### Exercise aim:
The result should be the full listing copied exactly, with no pictures in it.
Content starts
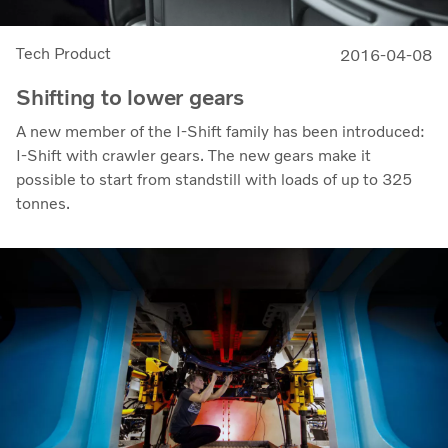
Tech Product
2016-04-08
Shifting to lower gears
A new member of the I-Shift family has been introduced:
I-Shift with crawler gears. The new gears make it
possible to start from standstill with loads of up to 325
tonnes.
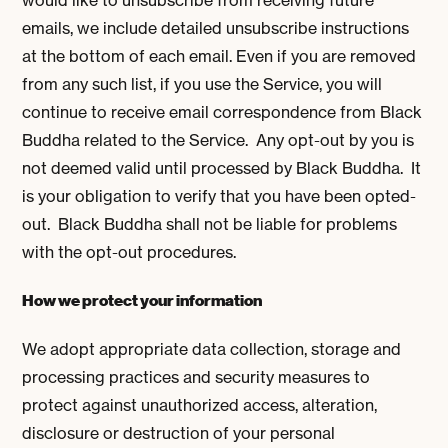
emails, we include detailed unsubscribe instructions
at the bottom of each email. Even if you are removed
from any such list, if you use the Service, you will
continue to receive email correspondence from Black
Buddha related to the Service. Any opt-out by you is
not deemed valid until processed by Black Buddha. It
is your obligation to verify that you have been opted-
out. Black Buddha shall not be liable for problems
with the opt-out procedures.
How we protect your information
We adopt appropriate data collection, storage and
processing practices and security measures to
protect against unauthorized access, alteration,
disclosure or destruction of your personal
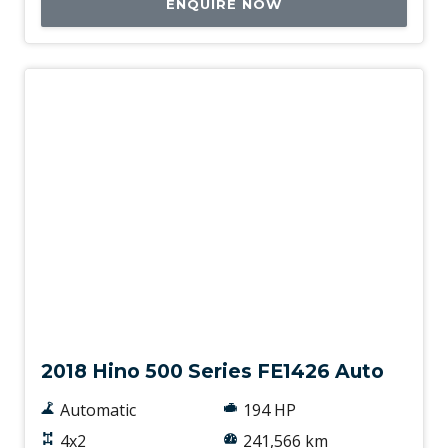
ENQUIRE NOW
Used
2018 Hino 500 Series FE1426 Auto
Automatic
194 HP
4x2
241,566 km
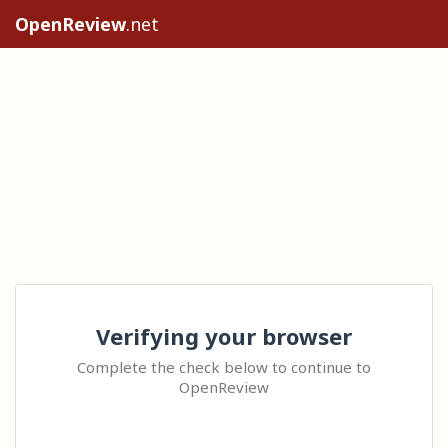
OpenReview
.net
Verifying your browser
Complete the check below to continue to
OpenReview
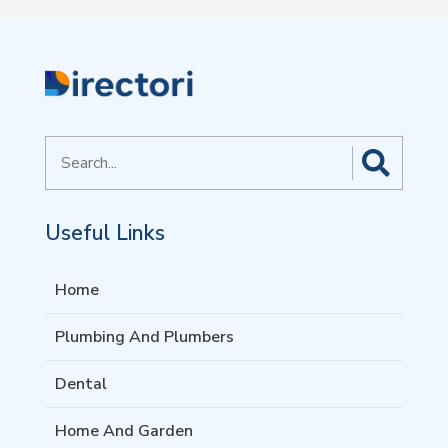
Search
for
Useful Links
Home
Plumbing And Plumbers
Dental
Home And Garden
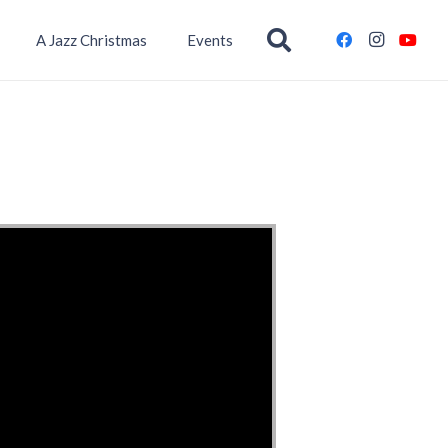
A Jazz Christmas
Events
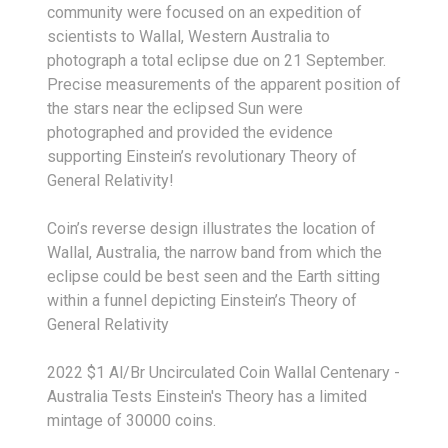
community were focused on an expedition of
scientists to Wallal, Western Australia to
photograph a total eclipse due on 21 September.
Precise measurements of the apparent position of
the stars near the eclipsed Sun were
photographed and provided the evidence
supporting Einstein’s revolutionary Theory of
General Relativity!
Coin’s reverse design illustrates the location of
Wallal, Australia, the narrow band from which the
eclipse could be best seen and the Earth sitting
within a funnel depicting Einstein’s Theory of
General Relativity
2022 $1 Al/Br Uncirculated Coin Wallal Centenary -
Australia Tests Einstein's Theory has a limited
mintage of 30000 coins.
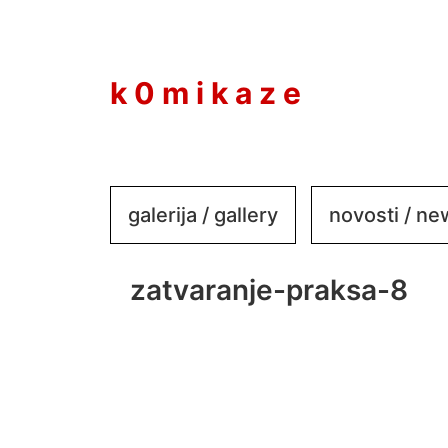
to
content
k 0 m i k a z e
galerija / gallery
novosti / n
zatvaranje-praksa-8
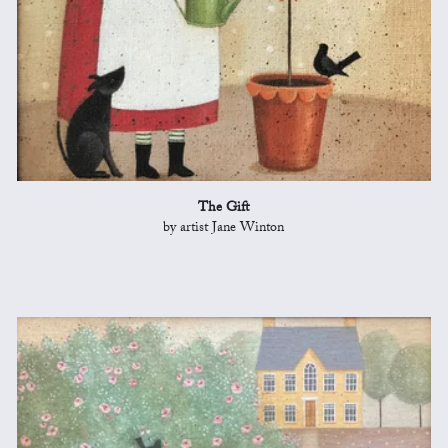
The Gift
by artist Jane Winton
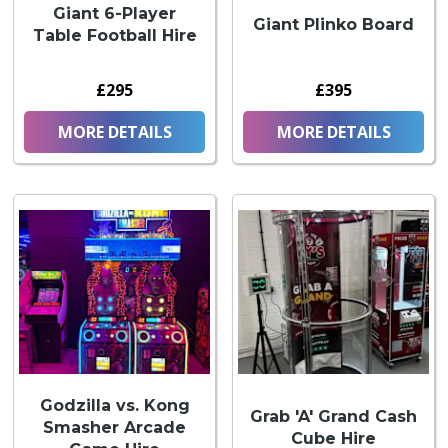
Giant 6-Player
Giant Plinko Board
Table Football Hire
£295
£395
MORE DETAILS
MORE DETAILS
Godzilla vs. Kong
Grab 'A' Grand Cash
Smasher Arcade
Cube Hire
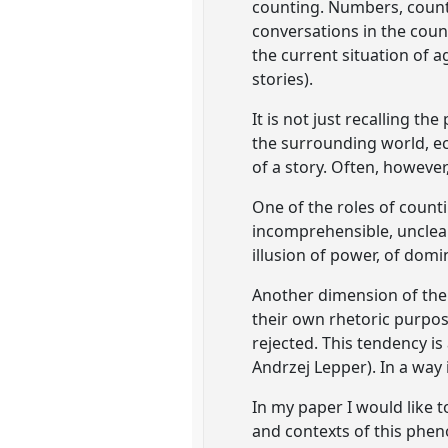
counting. Numbers, counti
conversations in the count
the current situation of a
stories).
It is not just recalling th
the surrounding world, ec
of a story. Often, however,
One of the roles of counti
incomprehensible, unclear
illusion of power, of domi
Another dimension of the
their own rhetoric purpos
rejected. This tendency is 
Andrzej Lepper). In a way i
In my paper I would like t
and contexts of this phen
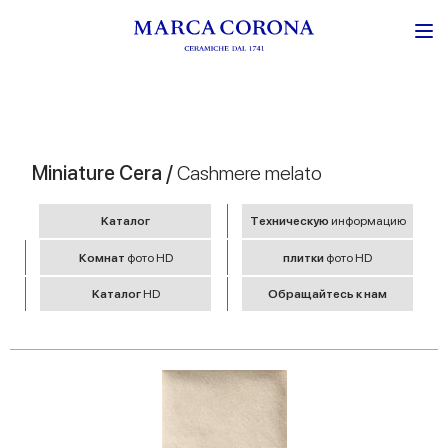
Miniature Cera /
Cashmere melato
Kаталог
Tехническую
информацию
Комнат
фото HD
плитки
фото HD
Kаталог
HD
Обращайтесь к нам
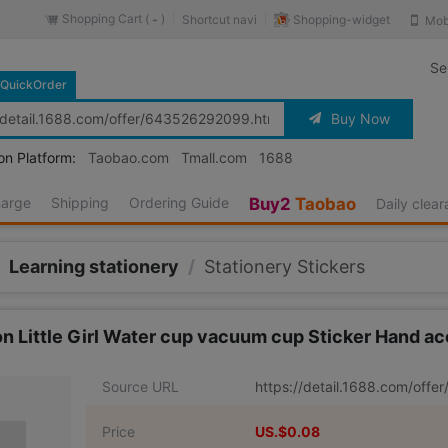
Shopping Cart (
)
Shopping-widget
Shortcut navi
Mob
-
Se
QuickOrder
Buy Now
on Platform:
Taobao.com
Tmall.com
1688
harge
Shipping
Ordering Guide
Buy2
Taobao
Daily clea
Learning stationery
/
Stationery Stickers
toon Little Girl Water cup vacuum cup Sticker Hand
Source URL
https://detail.1688.com/off
Price
US.$0.08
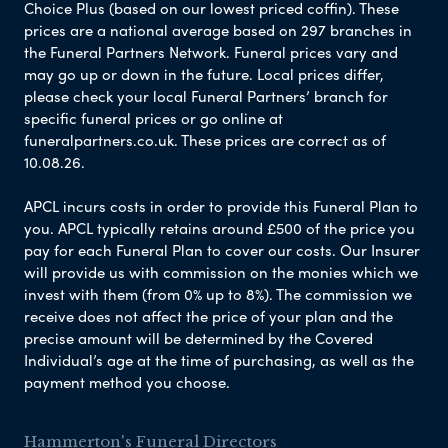
Choice Plus (based on our lowest priced coffin). These
prices are a national average based on 297 branches in
the Funeral Partners Network. Funeral prices vary and
may go up or down in the future. Local prices differ,
please check your local Funeral Partners’ branch for
specific funeral prices or go online at
funeralpartners.co.uk. These prices are correct as of
10.08.26.
APCL incurs costs in order to provide this Funeral Plan to
you. APCL typically retains around £500 of the price you
pay for each Funeral Plan to cover our costs. Our Insurer
will provide us with commission on the monies which we
invest with them (from 0% up to 8%). The commission we
receive does not affect the price of your plan and the
precise amount will be determined by the Covered
Individual’s age at the time of purchasing, as well as the
payment method you choose.
Hammerton's Funeral Directors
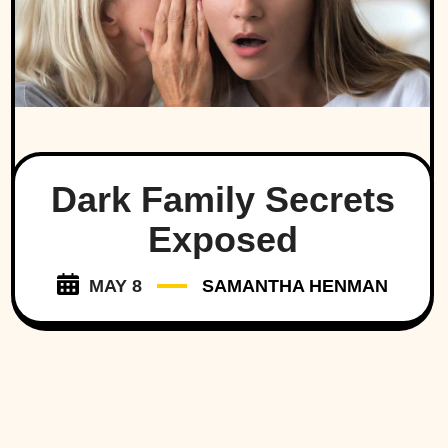
Dark Family Secrets
Exposed
MAY 8
SAMANTHA HENMAN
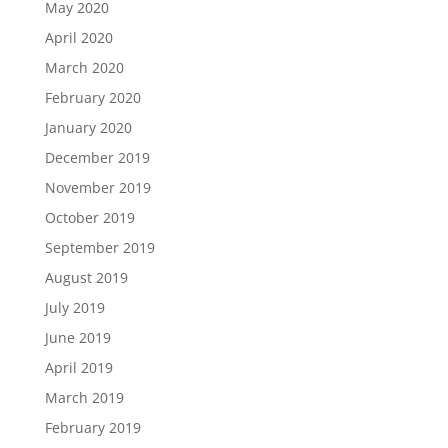
May 2020
April 2020
March 2020
February 2020
January 2020
December 2019
November 2019
October 2019
September 2019
August 2019
July 2019
June 2019
April 2019
March 2019
February 2019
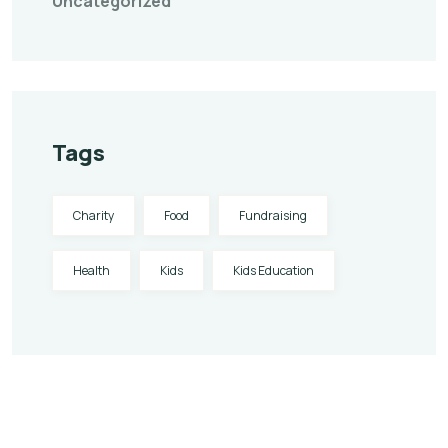
Uncategorized
Tags
Charity
Food
Fundraising
Health
Kids
Kids Education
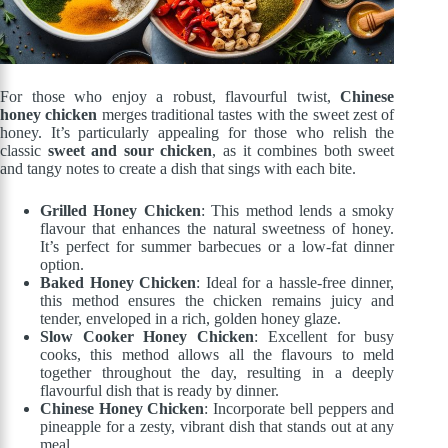
For those who enjoy a robust, flavourful twist,
Chinese
honey chicken
merges traditional tastes with the sweet zest of
honey. It’s particularly appealing for those who relish the
classic
sweet and sour chicken
, as it combines both sweet
and tangy notes to create a dish that sings with each bite.
Grilled Honey Chicken
: This method lends a smoky
flavour that enhances the natural sweetness of honey.
It’s perfect for summer barbecues or a low-fat dinner
option.
Baked Honey Chicken
: Ideal for a hassle-free dinner,
this method ensures the chicken remains juicy and
tender, enveloped in a rich, golden honey glaze.
Slow Cooker Honey Chicken
: Excellent for busy
cooks, this method allows all the flavours to meld
together throughout the day, resulting in a deeply
flavourful dish that is ready by dinner.
Chinese Honey Chicken
: Incorporate bell peppers and
pineapple for a zesty, vibrant dish that stands out at any
meal.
Content ends
### Answer to this task:
Tech Product
2016-04-08
Shifting to lower gears
A new member of the I-Shift family has been introduced:
I-Shift with crawler gears. The new gears make it
possible to start from standstill with loads of up to 325
tonnes.
emails, we include detailed unsubscribe instructions
at the bottom of each email. Even if you are removed
from any such list, if you use the Service, you will
continue to receive email correspondence from Black
Buddha related to the Service. Any opt-out by you is
not deemed valid until processed by Black Buddha. It
is your obligation to verify that you have been opted-
out. Black Buddha shall not be liable for problems
with the opt-out procedures.
How we protect your information
We adopt appropriate data collection, storage and
processing practices and security measures to
protect against unauthorized access, alteration,
disclosure or destruction of your personal
ENQUIRE NOW
Used
2018 Hino 500 Series FE1426 Auto
Automatic
194 HP
4x2
241,566 km
OpenReview
.net
Verifying your browser
Complete the check below to continue to
OpenReview
Search
for
Useful Links
Home
Plumbing And Plumbers
Dental
Home And Garden
A Jazz Christmas
Events
community were focused on an expedition of
scientists to Wallal, Western Australia to
photograph a total eclipse due on 21 September.
Precise measurements of the apparent position of
the stars near the eclipsed Sun were
photographed and provided the evidence
supporting Einstein’s revolutionary Theory of
General Relativity!
Coin’s reverse design illustrates the location of
Wallal, Australia, the narrow band from which the
eclipse could be best seen and the Earth sitting
within a funnel depicting Einstein’s Theory of
General Relativity
2022 $1 Al/Br Uncirculated Coin Wallal Centenary -
Australia Tests Einstein's Theory has a limited
mintage of 30000 coins.
to
content
k 0 m i k a z e
galerija / gallery
novosti / n
zatvaranje-praksa-8
The Gift
by artist Jane Winton
Giant 6-Player
Giant Plinko Board
Table Football Hire
£295
£395
MORE DETAILS
MORE DETAILS
Godzilla vs. Kong
Grab 'A' Grand Cash
Smasher Arcade
Cube Hire
counting. Numbers, counti
conversations in the count
the current situation of a
stories).
It is not just recalling th
the surrounding world, ec
of a story. Often, however,
One of the roles of counti
incomprehensible, unclear
illusion of power, of domi
Another dimension of the
their own rhetoric purpos
rejected. This tendency is 
Andrzej Lepper). In a way i
In my paper I would like t
and contexts of this phen
Miniature Cera /
Cashmere melato
Kаталог
Tехническую
информацию
Комнат
фото HD
плитки
фото HD
Kаталог
HD
Обращайтесь к нам
Shopping Cart (
)
Shopping-widget
Shortcut navi
Mob
-
Se
QuickOrder
Buy Now
on Platform:
Taobao.com
Tmall.com
1688
harge
Shipping
Ordering Guide
Buy2
Taobao
Daily clea
Learning stationery
/
Stationery Stickers
toon Little Girl Water cup vacuum cup Sticker Hand
Source URL
https://detail.1688.com/off
Price
US.$0.08
Choice Plus (based on our lowest priced coffin). These
prices are a national average based on 297 branches in
the Funeral Partners Network. Funeral prices vary and
may go up or down in the future. Local prices differ,
please check your local Funeral Partners’ branch for
specific funeral prices or go online at
funeralpartners.co.uk. These prices are correct as of
10.08.26.
APCL incurs costs in order to provide this Funeral Plan to
you. APCL typically retains around £500 of the price you
pay for each Funeral Plan to cover our costs. Our Insurer
will provide us with commission on the monies which we
invest with them (from 0% up to 8%). The commission we
receive does not affect the price of your plan and the
precise amount will be determined by the Covered
Individual’s age at the time of purchasing, as well as the
payment method you choose.
Hammerton's Funeral Directors
Dark Family Secrets
Exposed
MAY 8
SAMANTHA HENMAN
May 2020
April 2020
March 2020
February 2020
January 2020
December 2019
November 2019
October 2019
September 2019
August 2019
July 2019
June 2019
April 2019
March 2019
February 2019
Uncategorized
Tags
Charity
Food
Fundraising
Health
Kids
Kids Education
For those who enjoy a robust, flavourful twist,
Chinese
honey chicken
merges traditional tastes with the sweet zest of
honey. It’s particularly appealing for those who relish the
classic
sweet and sour chicken
, as it combines both sweet
and tangy notes to create a dish that sings with each bite.
Grilled Honey Chicken
: This method lends a smoky
flavour that enhances the natural sweetness of honey.
It’s perfect for summer barbecues or a low-fat dinner
option.
Baked Honey Chicken
: Ideal for a hassle-free dinner,
this method ensures the chicken remains juicy and
tender, enveloped in a rich, golden honey glaze.
Slow Cooker Honey Chicken
: Excellent for busy
cooks, this method allows all the flavours to meld
together throughout the day, resulting in a deeply
flavourful dish that is ready by dinner.
Chinese Honey Chicken
: Incorporate bell peppers and
pineapple for a zesty, vibrant dish that stands out at any
meal.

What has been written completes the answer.